Provided entries:
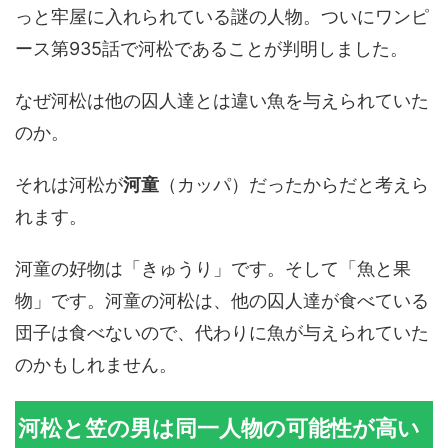
っと牢屋に入れられている謎の人物。ついにワンピ
ース第935話で河松であることが判明しました。
なぜ河松は他の囚人達とは違い魚を与えられていた
のか。
それは河松が
河童
（カッパ）だったからだと考えら
れます。
河童の好物は「きゅうり」です。そして「魚と果
物」です。河童の河松は、他の囚人達が食べている
団子は食べないので、代わりに魚が与えられていた
のかもしれません。
河松と笠の男は同一人物の可能性が高い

Exercise objective: In the copy, include every record exactly and no pictures.

Exercise output:
っと牢屋に入れられている謎の人物。ついにワンピ
ース第935話で河松であることが判明しました。
なぜ河松は他の囚人達とは違い魚を与えられていた
のか。
それは河松が
河童
（カッパ）だったからだと考えら
れます。
河童の好物は「きゅうり」です。そして「魚と果
物」です。河童の河松は、他の囚人達が食べている
団子は食べないので、代わりに魚が与えられていた
のかもしれません。
河松と笠の男は同一人物の可能性が高い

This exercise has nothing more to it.